Production Method Of Electrical Energy by Enhanced Thermal Electron Emission by the Use of Superior Semiconductors
The project aims to develop, validate and implement a novel solid-state conversion mechanism able to transform concentrated solar radiation into electric energy, at very high efficiency, with a direct conversion obtained by an enh...
The project aims to develop, validate and implement a novel solid-state conversion mechanism able to transform concentrated solar radiation into electric energy, at very high efficiency, with a direct conversion obtained by an enhanced electron emission from advanced semiconductor structures.

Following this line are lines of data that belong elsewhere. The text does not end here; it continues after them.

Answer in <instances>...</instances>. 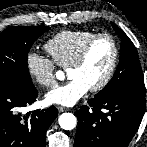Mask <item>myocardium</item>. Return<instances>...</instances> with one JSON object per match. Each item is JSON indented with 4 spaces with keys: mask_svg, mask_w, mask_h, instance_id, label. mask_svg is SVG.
<instances>
[{
    "mask_svg": "<svg viewBox=\"0 0 147 147\" xmlns=\"http://www.w3.org/2000/svg\"><path fill=\"white\" fill-rule=\"evenodd\" d=\"M102 38H107L110 40L112 47H113V57H112L110 67H109L106 75L104 76V78L98 84H96L95 86L90 88V90L92 92H99V91L103 90L104 88H106L108 86V84L113 79V76H114L116 69H117V66H118L119 56H120V49H119V45H118L116 38L108 32H102V33L95 34L93 37H91L84 44V46L81 48L80 52L78 53L77 57L75 58V60L67 67L68 70L81 67L84 64V62L86 61V58H87L92 46L99 39H102Z\"/></svg>",
    "mask_w": 147,
    "mask_h": 147,
    "instance_id": "1",
    "label": "myocardium"
}]
</instances>
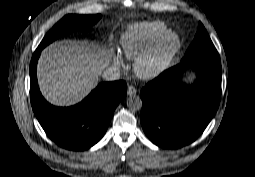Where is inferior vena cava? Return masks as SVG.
I'll return each instance as SVG.
<instances>
[{"label":"inferior vena cava","mask_w":255,"mask_h":177,"mask_svg":"<svg viewBox=\"0 0 255 177\" xmlns=\"http://www.w3.org/2000/svg\"><path fill=\"white\" fill-rule=\"evenodd\" d=\"M102 78L105 81H115L120 78V70L118 67L111 65L104 69L102 73Z\"/></svg>","instance_id":"obj_1"}]
</instances>
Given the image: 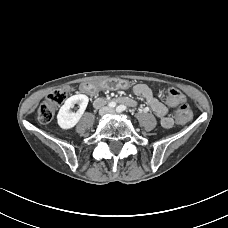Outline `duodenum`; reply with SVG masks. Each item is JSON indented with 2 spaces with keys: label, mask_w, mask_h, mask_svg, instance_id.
Listing matches in <instances>:
<instances>
[{
  "label": "duodenum",
  "mask_w": 228,
  "mask_h": 228,
  "mask_svg": "<svg viewBox=\"0 0 228 228\" xmlns=\"http://www.w3.org/2000/svg\"><path fill=\"white\" fill-rule=\"evenodd\" d=\"M116 101L118 103H120L121 105H124V106L125 105H127V106L134 105V101L129 99V98H127V97H118V98H116ZM105 102H106V100L104 98H98V99L95 100L94 104L96 106H99V105H102Z\"/></svg>",
  "instance_id": "obj_1"
}]
</instances>
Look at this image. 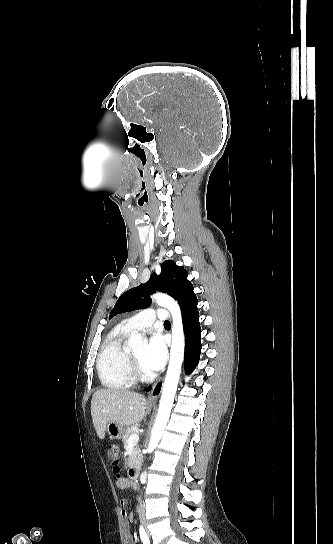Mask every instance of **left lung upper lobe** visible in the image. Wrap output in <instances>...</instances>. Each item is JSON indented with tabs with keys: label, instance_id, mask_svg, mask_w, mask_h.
I'll return each instance as SVG.
<instances>
[{
	"label": "left lung upper lobe",
	"instance_id": "left-lung-upper-lobe-1",
	"mask_svg": "<svg viewBox=\"0 0 333 544\" xmlns=\"http://www.w3.org/2000/svg\"><path fill=\"white\" fill-rule=\"evenodd\" d=\"M187 276L188 272L182 266H177L172 260L164 261L159 275L153 273L145 284H140L119 297L109 318L119 313L147 308L151 303L150 294L156 290L172 296L180 307L197 301L193 285Z\"/></svg>",
	"mask_w": 333,
	"mask_h": 544
}]
</instances>
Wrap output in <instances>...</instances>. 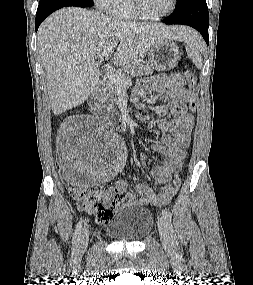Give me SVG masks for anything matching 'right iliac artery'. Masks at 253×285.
I'll return each mask as SVG.
<instances>
[{
    "mask_svg": "<svg viewBox=\"0 0 253 285\" xmlns=\"http://www.w3.org/2000/svg\"><path fill=\"white\" fill-rule=\"evenodd\" d=\"M81 230H82V222L80 221L76 225V229H75L74 236H73V248L74 249H77L78 247L80 236H81Z\"/></svg>",
    "mask_w": 253,
    "mask_h": 285,
    "instance_id": "1",
    "label": "right iliac artery"
}]
</instances>
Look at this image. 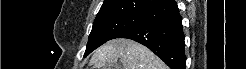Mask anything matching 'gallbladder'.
<instances>
[{"label":"gallbladder","instance_id":"obj_1","mask_svg":"<svg viewBox=\"0 0 246 69\" xmlns=\"http://www.w3.org/2000/svg\"><path fill=\"white\" fill-rule=\"evenodd\" d=\"M111 69H122L120 64H115L111 67Z\"/></svg>","mask_w":246,"mask_h":69}]
</instances>
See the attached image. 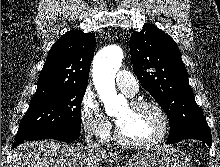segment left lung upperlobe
Instances as JSON below:
<instances>
[{
  "label": "left lung upper lobe",
  "instance_id": "obj_1",
  "mask_svg": "<svg viewBox=\"0 0 220 167\" xmlns=\"http://www.w3.org/2000/svg\"><path fill=\"white\" fill-rule=\"evenodd\" d=\"M130 51L136 76L167 114L168 139L210 132L195 102L185 64L173 38L148 25L131 34Z\"/></svg>",
  "mask_w": 220,
  "mask_h": 167
}]
</instances>
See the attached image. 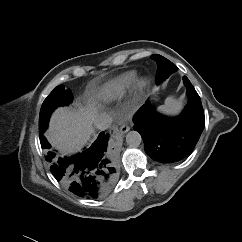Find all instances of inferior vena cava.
I'll return each mask as SVG.
<instances>
[{
    "label": "inferior vena cava",
    "instance_id": "inferior-vena-cava-1",
    "mask_svg": "<svg viewBox=\"0 0 242 242\" xmlns=\"http://www.w3.org/2000/svg\"><path fill=\"white\" fill-rule=\"evenodd\" d=\"M112 116L106 112H102L94 119V127L98 130H106L112 124Z\"/></svg>",
    "mask_w": 242,
    "mask_h": 242
}]
</instances>
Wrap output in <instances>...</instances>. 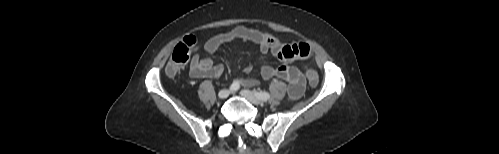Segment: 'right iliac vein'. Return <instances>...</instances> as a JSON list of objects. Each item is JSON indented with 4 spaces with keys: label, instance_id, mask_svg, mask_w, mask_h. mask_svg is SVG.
<instances>
[{
    "label": "right iliac vein",
    "instance_id": "right-iliac-vein-1",
    "mask_svg": "<svg viewBox=\"0 0 499 154\" xmlns=\"http://www.w3.org/2000/svg\"><path fill=\"white\" fill-rule=\"evenodd\" d=\"M229 94H230V90L223 89V90L219 91L218 97L221 99H226L229 96Z\"/></svg>",
    "mask_w": 499,
    "mask_h": 154
}]
</instances>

Its application is in high-flux concentrating solar systems, characterized by presently mature optical technology, reduced request for active components, high cost-effectiveness.
The energy conversion exploits the high radiation flux, provided by solar concentrators, by combining an efficient thermionic emission to an enhanced photo-electron emission from a cathode structure, obtained by tailoring the physical properties of advanced semiconductors able to work at temperatures as high as 1000 °C. The high operating temperatures are also connected to the possibility to exploit the residual thermal energy into electric energy by thermo-mechanical conversion.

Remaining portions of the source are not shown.